Neural Networks — The Idea Behind Modern AI
Most explanations of neural networks start with the brain. “It works just like neurons firing.” Then they show a diagram of circles and lines, and you nod along — but you still do not know what the network is actually doing.
The brain analogy is not wrong. It is just not useful. It describes the inspiration, not the mechanism. And the mechanism is what matters — because it is the mechanism that explains why these systems are so capable, and why they fail the way they do.
Every AI model you use today — ChatGPT, Claude, SAP Joule, the image generator, the fraud detection system behind your bank — is built on neural networks. This post explains the idea behind all of them.
🔗 Foundation reading
This post sits between two others on this site. AI vs ML vs Deep Learning places neural networks in the broader AI landscape. How Generative AI Works takes the transformer — a specific type of neural network — and explains how it generates text. Read this post first if either of those feels incomplete.

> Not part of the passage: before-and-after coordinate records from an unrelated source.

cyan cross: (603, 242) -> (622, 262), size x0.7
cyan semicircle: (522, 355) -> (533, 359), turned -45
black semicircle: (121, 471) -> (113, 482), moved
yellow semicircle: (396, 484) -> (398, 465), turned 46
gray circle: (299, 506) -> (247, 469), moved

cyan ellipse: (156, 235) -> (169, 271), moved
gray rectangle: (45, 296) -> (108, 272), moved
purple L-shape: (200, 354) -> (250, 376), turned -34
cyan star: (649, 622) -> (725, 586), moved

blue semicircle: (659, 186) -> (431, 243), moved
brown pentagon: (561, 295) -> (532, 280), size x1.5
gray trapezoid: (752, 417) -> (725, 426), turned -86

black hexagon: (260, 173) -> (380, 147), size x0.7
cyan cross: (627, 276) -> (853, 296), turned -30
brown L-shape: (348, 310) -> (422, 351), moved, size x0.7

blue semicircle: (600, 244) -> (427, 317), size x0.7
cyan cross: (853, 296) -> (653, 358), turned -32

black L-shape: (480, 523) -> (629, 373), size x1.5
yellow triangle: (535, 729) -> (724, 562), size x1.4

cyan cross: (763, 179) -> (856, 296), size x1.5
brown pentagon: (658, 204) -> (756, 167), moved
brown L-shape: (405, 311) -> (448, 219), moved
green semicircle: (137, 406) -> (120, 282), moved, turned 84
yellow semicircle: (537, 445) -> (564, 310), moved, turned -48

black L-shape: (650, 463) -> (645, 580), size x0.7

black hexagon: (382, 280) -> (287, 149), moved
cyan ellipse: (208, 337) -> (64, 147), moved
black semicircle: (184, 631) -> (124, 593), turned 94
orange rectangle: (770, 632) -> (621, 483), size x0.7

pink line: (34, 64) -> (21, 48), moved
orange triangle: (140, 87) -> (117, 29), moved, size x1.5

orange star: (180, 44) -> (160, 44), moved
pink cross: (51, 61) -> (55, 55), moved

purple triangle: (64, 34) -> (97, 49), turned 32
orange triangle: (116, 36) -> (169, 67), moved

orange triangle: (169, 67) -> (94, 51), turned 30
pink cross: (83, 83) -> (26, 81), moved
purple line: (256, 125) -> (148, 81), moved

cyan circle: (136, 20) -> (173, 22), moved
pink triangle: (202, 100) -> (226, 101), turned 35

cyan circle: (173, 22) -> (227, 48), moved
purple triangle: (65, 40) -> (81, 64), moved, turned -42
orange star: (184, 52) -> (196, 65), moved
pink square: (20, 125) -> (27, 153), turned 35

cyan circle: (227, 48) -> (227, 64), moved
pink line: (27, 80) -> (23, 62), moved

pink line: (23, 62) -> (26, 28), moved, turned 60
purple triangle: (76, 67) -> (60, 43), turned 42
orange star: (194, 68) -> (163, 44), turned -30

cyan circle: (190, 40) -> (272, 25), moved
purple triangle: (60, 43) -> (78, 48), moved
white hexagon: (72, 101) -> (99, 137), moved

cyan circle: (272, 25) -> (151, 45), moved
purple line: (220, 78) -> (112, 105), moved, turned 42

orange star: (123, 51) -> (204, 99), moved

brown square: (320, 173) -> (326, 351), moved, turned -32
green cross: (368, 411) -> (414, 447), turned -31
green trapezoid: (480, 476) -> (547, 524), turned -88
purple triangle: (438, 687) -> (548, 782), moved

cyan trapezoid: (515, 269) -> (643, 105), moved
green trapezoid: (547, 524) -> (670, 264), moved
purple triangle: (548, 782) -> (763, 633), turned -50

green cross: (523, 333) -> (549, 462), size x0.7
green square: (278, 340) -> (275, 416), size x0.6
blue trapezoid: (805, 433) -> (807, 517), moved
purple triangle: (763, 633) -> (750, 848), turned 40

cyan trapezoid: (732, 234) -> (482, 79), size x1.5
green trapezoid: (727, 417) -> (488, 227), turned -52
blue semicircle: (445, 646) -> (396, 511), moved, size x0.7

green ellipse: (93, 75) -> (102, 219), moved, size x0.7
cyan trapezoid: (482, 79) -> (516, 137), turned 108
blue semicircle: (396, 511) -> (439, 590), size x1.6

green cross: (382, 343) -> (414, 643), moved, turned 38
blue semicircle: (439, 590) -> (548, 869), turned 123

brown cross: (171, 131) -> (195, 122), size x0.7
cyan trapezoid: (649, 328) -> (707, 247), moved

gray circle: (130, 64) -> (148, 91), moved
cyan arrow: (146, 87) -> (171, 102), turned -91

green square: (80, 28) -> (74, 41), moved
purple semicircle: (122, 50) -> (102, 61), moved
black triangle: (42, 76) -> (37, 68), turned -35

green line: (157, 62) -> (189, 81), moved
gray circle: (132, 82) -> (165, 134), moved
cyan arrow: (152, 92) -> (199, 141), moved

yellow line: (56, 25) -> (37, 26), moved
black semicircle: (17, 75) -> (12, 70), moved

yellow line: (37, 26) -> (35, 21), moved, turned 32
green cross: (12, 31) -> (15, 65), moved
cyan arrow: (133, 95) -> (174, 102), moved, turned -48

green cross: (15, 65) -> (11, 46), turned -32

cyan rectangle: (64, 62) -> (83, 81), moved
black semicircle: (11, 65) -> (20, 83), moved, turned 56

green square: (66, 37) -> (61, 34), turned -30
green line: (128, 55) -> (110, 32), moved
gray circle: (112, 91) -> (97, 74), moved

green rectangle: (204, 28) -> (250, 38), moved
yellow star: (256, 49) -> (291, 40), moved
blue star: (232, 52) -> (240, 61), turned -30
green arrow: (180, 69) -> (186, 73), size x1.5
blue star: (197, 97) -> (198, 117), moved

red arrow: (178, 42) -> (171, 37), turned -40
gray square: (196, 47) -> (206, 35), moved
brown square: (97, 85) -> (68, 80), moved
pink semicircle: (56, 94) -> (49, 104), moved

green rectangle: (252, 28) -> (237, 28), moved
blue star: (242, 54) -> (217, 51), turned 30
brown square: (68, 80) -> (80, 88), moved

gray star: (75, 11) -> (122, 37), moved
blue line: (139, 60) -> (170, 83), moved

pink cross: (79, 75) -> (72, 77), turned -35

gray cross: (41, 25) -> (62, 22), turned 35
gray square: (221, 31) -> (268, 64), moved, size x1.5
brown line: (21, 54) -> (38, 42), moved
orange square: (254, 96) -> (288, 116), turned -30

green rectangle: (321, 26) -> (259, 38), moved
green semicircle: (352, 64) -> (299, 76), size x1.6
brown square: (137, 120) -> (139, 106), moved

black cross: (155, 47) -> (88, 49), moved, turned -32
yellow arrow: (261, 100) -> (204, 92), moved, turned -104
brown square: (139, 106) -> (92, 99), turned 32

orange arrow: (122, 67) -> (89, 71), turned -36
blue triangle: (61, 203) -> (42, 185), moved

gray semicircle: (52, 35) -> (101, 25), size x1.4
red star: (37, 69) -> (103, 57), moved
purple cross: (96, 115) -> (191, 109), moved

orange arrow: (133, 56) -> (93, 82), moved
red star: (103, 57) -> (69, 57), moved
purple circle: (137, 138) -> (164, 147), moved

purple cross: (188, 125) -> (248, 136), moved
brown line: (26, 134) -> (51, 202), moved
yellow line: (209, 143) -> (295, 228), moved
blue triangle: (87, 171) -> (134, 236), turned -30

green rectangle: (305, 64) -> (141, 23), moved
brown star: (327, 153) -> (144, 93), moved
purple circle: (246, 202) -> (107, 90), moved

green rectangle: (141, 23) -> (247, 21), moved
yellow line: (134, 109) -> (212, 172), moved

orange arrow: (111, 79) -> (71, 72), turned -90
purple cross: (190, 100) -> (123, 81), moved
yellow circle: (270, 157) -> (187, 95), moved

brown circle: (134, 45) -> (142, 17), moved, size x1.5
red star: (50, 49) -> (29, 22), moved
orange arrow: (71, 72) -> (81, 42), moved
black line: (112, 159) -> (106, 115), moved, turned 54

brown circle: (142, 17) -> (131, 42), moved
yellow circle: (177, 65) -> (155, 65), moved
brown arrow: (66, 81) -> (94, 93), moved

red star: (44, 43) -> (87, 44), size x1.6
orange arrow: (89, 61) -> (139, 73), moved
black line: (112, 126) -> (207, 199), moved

The brain analogy — useful and misleading
In the human brain, neurons fire electrical signals to other neurons. Whether a neuron fires depends on the strength of the signals it receives. Over time, connections that are used frequently get stronger. That is learning, in biological terms.
Artificial neural networks borrow this structure. Connected nodes. Signals that pass between them. Connections that strengthen during training. The analogy is genuine enough.
But biological neurons are electrochemical systems of staggering complexity. Artificial neurons are something far simpler — they are mathematical functions. Once you understand the function, the rest follows.
What a neuron actually does
Strip away everything and a single artificial neuron does four things. It takes one or more numbers as input. It multiplies each input by a weight — a number that says how important that input is. It adds all those results together, plus a bias value. Then it passes the result through an activation function, which decides what signal to send forward.
That is it. Input × weight, sum, activation. A function.
Here is a concrete example. Imagine a neuron trying to help predict whether a house will sell above asking price. Its inputs might be: square footage, number of bedrooms, and proximity to a school. Each input gets a weight reflecting its importance — proximity to a school might carry more weight than an extra bedroom. The neuron sums the weighted inputs and passes the result through an activation function, which produces the output signal.
💡 Note
What the activation function does — Without it, the network is just a chain of multiplications — which collapses into a single linear equation, no matter how many layers you stack. The activation function introduces non-linearity, which is what lets the network learn complex, real-world patterns that a straight line could never capture.
How layers build understanding
One neuron is almost useless on its own. The power comes from connecting thousands of them in layers.
Every neural network has three types of layers. The input layer receives the raw data — pixel values for an image, token embeddings for text, numerical values for a spreadsheet. The hidden layers do the work. The output layer produces the final result — a classification, a probability, a generated token.
What makes layers interesting is what each one learns. In an image recognition network, the first hidden layer learns to detect edges — basic lines and contrasts. The next layer combines those edges into shapes, and the layer after that turns shapes into objects.
By the final hidden layers, the network is recognising faces, cars, and cats — not because anyone told it to, but because that is what emerged from training on millions of images.
📌 The key insight
Nobody programmes the features. Nobody tells the network “look for ears in this layer.” The network finds the features itself, through training. This is what makes neural networks different from every AI approach that came before — the representation is learned, not designed.
How a network learns — weights and training
Before training, a network’s weights are set randomly. It makes predictions — and they are terrible. Training is the process of making them less terrible, systematically.
Here is how one training cycle works. The network takes a labelled example — say, an image of a cat with the label “cat” — and passes it forward through every layer. That is the forward pass: data in, prediction out.
That prediction is compared to the correct answer. The difference is measured as a loss — a single number representing how wrong the network was.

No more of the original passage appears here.